The trucks deliver to more than 200 Earl’s Organic Produce customers — retailers, restaurants, other distributors and even neighborhood co-ops. The company also sells to other tenants at the wholesale produce market, Herrick said.

One gets the feeling Herrick has enjoyed every inch of the journey from the 1980s when he was selling organic apples from the back of a converted utility truck to the modern facility he now oversees.

“The subculture of organics has broadened a bit since those apple days,” he said. “Now green is in.”

There was one employee when Earl’s Organic Produce moved into the wholesale produce market in 1989: Earl. Today, the staff numbers more than 50 at the only 100% organic house in the San Francisco Wholesale Produce Market.

Earl’s Organic Produce also is a certified organic handler by California Certified Organic Farmers, Santa Cruz, and is a registered organic handler with the Food and Drug Administration.

The company has many long term grower-suppliers, but Herrick readily welcomes new growers.

“I make lots of farm tours, and I walk new growers through posts-harvest handling and the other realities of marketing their produce to retail and foodservice,” he said.

The majority of the growers who supply Earl’s Organic Produce are within a 200 mile radius of the company’s headquarters. In the winter months when California fields are dormant, however, the company sources its organic produce from Mexico, Herrick said.
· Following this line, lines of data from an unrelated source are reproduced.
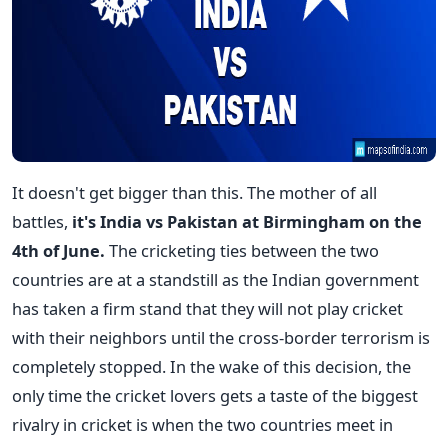
It doesn't get bigger than this. The mother of all
battles,
it's India vs Pakistan at Birmingham on the
4th of June.
The cricketing ties between the two
countries are at a standstill as the Indian government
has taken a firm stand that they will not play cricket
with their neighbors until the cross-border terrorism is
completely stopped. In the wake of this decision, the
only time the cricket lovers gets a taste of the biggest
rivalry in cricket is when the two countries meet in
Herrick said he may lessen his work load in the future, but he’s nurturing a couple of new generations to guide the company into the future, he said. And he is still anticipating what customers want and governmental agencies may demand.

Food safety initiative

Earl’s Organic Produce recently unveiled a comprehensive new food safety program. The task of developing the program was given to a couple of the company’s younger generation staffers, salesman David Drabkin and warehouse operations manager Pablo Ruiz.

The project was expensive and took nearly a year to complete, Drabkin said. The company retained consultants who worked with Drabkin and Ruiz and with the U.S. Department of Agriculture and the California Department of Food and Agriculture to develop the program.

“The finished program covers every aspect of the company’s operation from receiving to storing to delivery,” Ruiz said.

The project revealed that Earl’s Organic Produce had already adopted most of the most stringent sanitation and good handling practices, Drabkin said. 

The most obvious result of the new food safety program is detailed documentation. Even water and ice are laboratory tested on a frequent and regular basis to prevent bacterial contamination of the produce.

“We’ve definitely raised the bar on food safety,” Ruiz said. “Many of the steps were already being done, but now we’ve formalized those steps.”

It is on his shoulders and those of his staff of more than 30 warehouse workers and truck drivers that the bulk of the program's requirements fall. For Ruiz, the program translates to increased hours of training and re-training, he said. 

For Herrick, the food safety program is yet another chapter in an industry for which he still has great passion.